Abstract

Three intermediate appellate courts in Texas have held that corporate actors— directors, officers, managers, shareholders, and probably common employees and agents—are immune from personal liability for fraud that they themselves commit as long as their deceit relates to or arises from a contractual obligation of the corporation. Similar actors in limited liability companies also enjoy immunity. These courts do not require that the business entities themselves be liable for the fraud. When the entities are not liable, these new holdings leave fraud victims no remedy at all, even if a jury would find fraud. One (or maybe two) Texas appellate courts have held otherwise. The Supreme Court of Texas will probably decide the issue, and one justice has already signed on. To date, these decisions have only been noticed in print by a few practicing attorneys. No commentator has questioned them. But the decisions are wrong. These courts claim to be following a statute, but the statute does not support the courts’ analysis. Nor does the statute’s legislative history. Surprising (and probably unnoticed) results strongly suggest the legislature never intended this reading. And what rationale could justify it?

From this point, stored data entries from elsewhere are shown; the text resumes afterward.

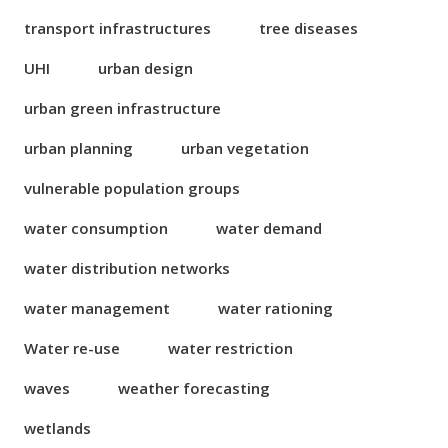
transport infrastructures
tree diseases
UHI
urban design
urban green infrastructure
urban planning
urban vegetation
vulnerable population groups
water consumption
water demand
water distribution networks
water management
water rationing
Water re-use
water restriction
waves
weather forecasting
wetlands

Fraud is the economic equivalent of theft. Practitioner comments on the decisions suggest that the cost of litigating fraud is too high. Texas’s reputation for pro-business policies might suggest this move is just helpful de-regulation, but it is not. Policing fraud is the only way to make markets safe for freedom of contract, and litigating fraud claims is the courts’ role. These decisions should be abandoned before they become the law in all of Texas and elsewhere.